■ **WORK TO COMPLETE**:
In the entries that follow, find every line containing "Custom" and copy it.

■ **EXERCISE MATERIALS**:

◇ ◇ ◇

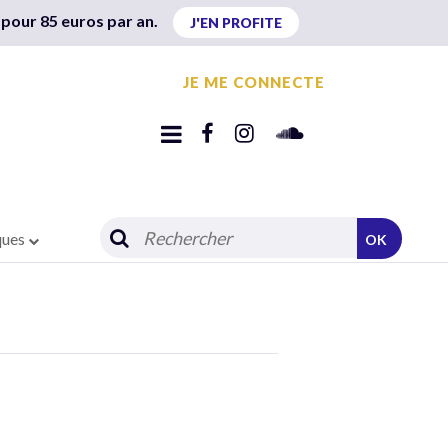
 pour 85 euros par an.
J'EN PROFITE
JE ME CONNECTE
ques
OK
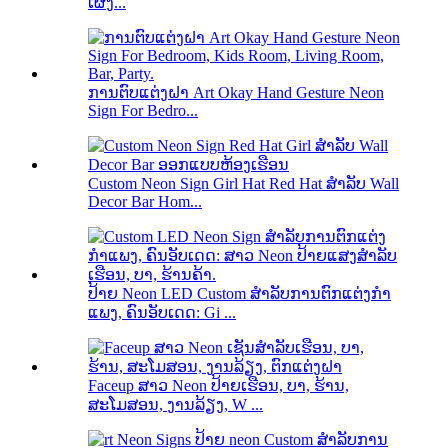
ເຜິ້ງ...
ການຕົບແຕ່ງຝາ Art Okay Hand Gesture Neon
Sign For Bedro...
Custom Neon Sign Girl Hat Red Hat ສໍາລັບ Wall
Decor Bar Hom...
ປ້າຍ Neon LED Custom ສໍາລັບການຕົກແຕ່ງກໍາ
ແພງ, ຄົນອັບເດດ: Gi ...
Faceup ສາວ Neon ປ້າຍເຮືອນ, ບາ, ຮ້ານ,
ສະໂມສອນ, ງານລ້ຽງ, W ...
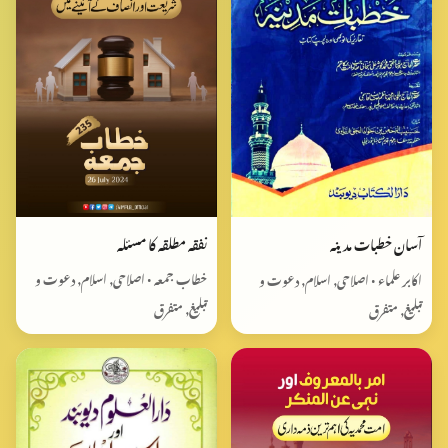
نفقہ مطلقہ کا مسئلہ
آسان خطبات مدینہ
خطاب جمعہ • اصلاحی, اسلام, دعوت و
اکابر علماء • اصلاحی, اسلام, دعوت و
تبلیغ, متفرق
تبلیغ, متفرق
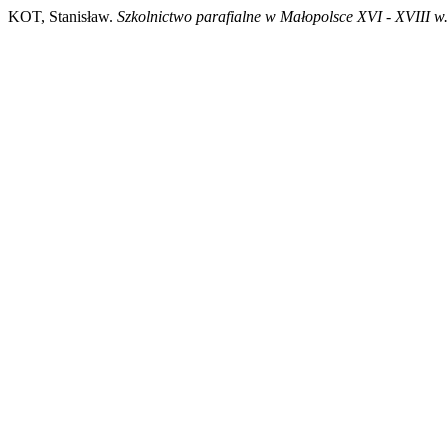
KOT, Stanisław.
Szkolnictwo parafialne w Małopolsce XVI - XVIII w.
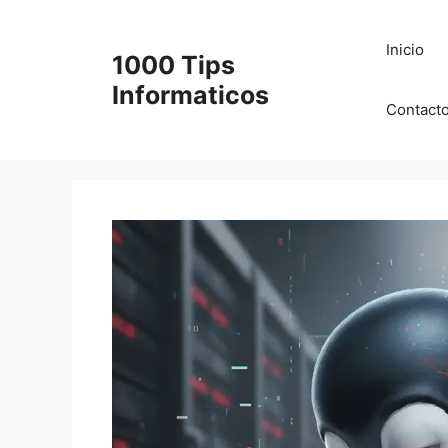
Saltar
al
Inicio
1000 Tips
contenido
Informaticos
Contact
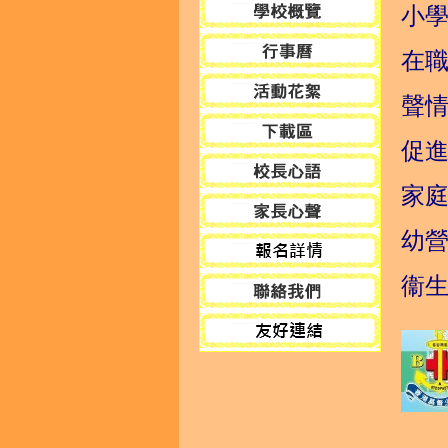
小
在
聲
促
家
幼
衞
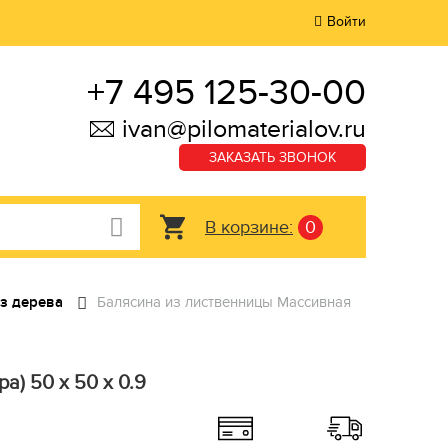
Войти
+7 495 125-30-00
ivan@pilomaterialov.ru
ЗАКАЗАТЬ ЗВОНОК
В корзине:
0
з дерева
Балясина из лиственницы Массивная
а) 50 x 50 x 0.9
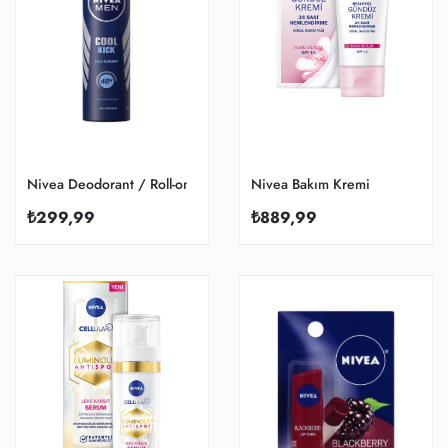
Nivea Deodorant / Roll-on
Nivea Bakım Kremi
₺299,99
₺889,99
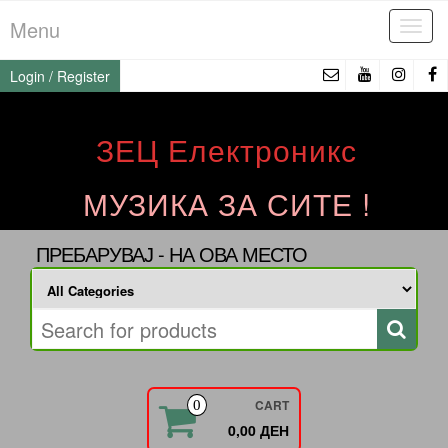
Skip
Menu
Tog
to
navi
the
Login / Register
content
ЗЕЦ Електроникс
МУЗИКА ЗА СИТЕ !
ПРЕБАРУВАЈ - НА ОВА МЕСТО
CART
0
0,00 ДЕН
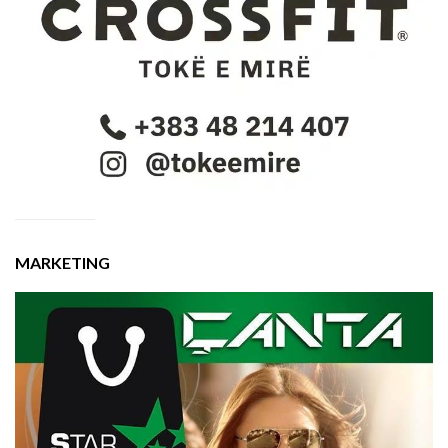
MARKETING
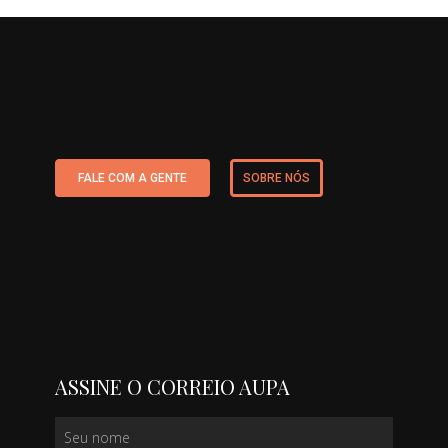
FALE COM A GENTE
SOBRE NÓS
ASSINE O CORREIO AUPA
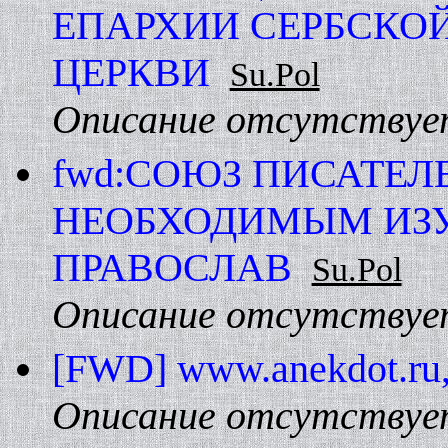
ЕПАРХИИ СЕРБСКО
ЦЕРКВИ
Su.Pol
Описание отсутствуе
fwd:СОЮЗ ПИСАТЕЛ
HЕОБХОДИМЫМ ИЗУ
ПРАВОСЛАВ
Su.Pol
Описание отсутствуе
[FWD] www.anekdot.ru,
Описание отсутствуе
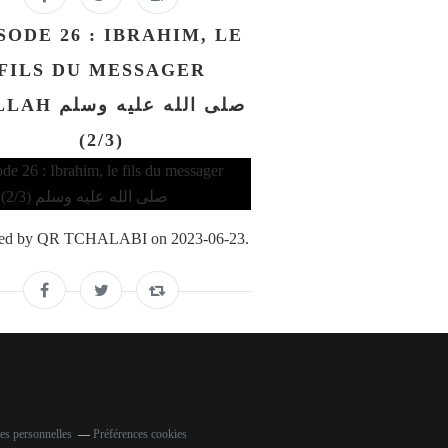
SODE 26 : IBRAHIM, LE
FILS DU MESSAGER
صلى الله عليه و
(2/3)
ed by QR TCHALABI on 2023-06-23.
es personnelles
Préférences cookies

◇ ◇ ◇

■ **EXPECTED ANSWER**:
Custom Neon Sign Girl Hat Red Hat ສໍາລັບ Wall
ປ້າຍ Neon LED Custom ສໍາລັບການຕົກແຕ່ງກໍາ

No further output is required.